What to do —
Go through the records and copy each line where the string "کنکور" occurs.

Materials provided —
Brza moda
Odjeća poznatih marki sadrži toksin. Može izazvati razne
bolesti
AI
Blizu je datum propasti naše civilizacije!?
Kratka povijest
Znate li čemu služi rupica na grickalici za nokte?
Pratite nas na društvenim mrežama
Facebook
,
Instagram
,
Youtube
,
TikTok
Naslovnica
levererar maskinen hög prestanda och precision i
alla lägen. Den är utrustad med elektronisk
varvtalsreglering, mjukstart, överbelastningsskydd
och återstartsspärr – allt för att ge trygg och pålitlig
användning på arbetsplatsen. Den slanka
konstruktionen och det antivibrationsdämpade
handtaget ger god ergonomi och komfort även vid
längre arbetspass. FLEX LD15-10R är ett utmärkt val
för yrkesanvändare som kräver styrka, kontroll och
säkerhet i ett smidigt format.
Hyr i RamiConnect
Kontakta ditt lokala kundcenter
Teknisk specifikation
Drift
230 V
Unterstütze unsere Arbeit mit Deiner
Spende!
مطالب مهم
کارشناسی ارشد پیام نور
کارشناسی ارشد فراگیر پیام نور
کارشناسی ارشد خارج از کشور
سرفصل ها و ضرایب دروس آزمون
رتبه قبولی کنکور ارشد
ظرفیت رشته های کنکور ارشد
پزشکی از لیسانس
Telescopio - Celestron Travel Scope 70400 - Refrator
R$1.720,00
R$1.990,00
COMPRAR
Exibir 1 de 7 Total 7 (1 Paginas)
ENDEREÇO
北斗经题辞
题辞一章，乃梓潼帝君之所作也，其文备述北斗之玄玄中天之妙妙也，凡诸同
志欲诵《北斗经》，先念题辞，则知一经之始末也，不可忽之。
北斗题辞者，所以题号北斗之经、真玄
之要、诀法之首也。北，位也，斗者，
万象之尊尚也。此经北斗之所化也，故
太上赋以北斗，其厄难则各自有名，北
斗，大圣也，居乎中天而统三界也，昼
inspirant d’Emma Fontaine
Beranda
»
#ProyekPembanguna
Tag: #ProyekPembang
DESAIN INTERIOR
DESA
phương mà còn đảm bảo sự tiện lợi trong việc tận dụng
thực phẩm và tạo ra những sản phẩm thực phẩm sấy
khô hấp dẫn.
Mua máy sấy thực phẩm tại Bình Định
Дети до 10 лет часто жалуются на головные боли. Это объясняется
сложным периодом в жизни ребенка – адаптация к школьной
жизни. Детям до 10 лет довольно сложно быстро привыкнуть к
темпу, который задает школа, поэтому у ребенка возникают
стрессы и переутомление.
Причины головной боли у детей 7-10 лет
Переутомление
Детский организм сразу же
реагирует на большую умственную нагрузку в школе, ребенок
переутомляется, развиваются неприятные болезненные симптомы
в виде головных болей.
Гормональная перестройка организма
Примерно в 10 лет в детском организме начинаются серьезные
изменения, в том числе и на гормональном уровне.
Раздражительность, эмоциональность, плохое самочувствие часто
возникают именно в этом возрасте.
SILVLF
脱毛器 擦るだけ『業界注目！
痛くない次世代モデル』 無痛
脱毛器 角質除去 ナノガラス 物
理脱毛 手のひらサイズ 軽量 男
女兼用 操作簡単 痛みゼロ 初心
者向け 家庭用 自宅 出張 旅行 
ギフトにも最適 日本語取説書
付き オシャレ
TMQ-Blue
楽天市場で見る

Output of the exercise —
رتبه قبولی کنکور ارشد
ظرفیت رشته های کنکور ارشد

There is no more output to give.